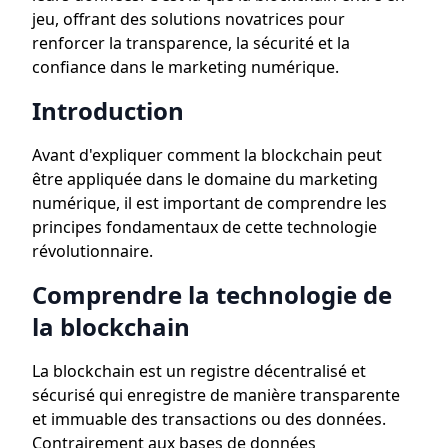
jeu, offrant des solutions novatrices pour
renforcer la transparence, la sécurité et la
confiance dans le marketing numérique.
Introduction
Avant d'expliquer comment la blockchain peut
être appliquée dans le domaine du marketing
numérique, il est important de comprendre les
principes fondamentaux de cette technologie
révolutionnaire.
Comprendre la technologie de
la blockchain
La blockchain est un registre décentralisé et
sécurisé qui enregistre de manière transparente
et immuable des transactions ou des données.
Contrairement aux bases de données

====

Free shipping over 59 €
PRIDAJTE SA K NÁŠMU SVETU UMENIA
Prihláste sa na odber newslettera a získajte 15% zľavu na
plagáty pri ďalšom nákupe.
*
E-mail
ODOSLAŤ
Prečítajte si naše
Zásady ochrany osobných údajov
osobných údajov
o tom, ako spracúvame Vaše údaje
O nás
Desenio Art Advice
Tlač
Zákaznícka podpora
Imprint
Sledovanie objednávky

====

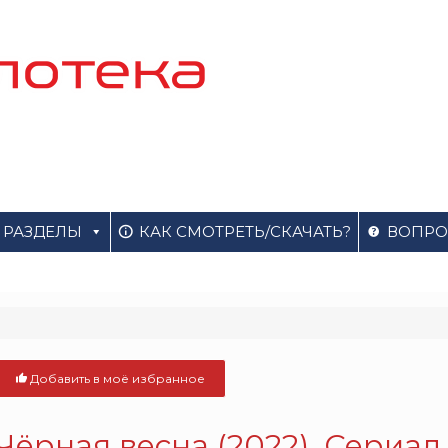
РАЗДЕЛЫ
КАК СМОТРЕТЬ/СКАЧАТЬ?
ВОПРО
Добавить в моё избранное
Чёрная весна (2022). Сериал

====

§ What you are asked to do:
Repeat, exactly as they stand above, the lines from the line with "jeu, offrant des solutions novatrices pour" to the line with "sécurisé qui enregistre", both lines included.

§ Response to the exercise:
jeu, offrant des solutions novatrices pour
renforcer la transparence, la sécurité et la
confiance dans le marketing numérique.
Introduction
Avant d'expliquer comment la blockchain peut
être appliquée dans le domaine du marketing
numérique, il est important de comprendre les
principes fondamentaux de cette technologie
révolutionnaire.
Comprendre la technologie de
la blockchain
La blockchain est un registre décentralisé et
sécurisé qui enregistre de manière transparente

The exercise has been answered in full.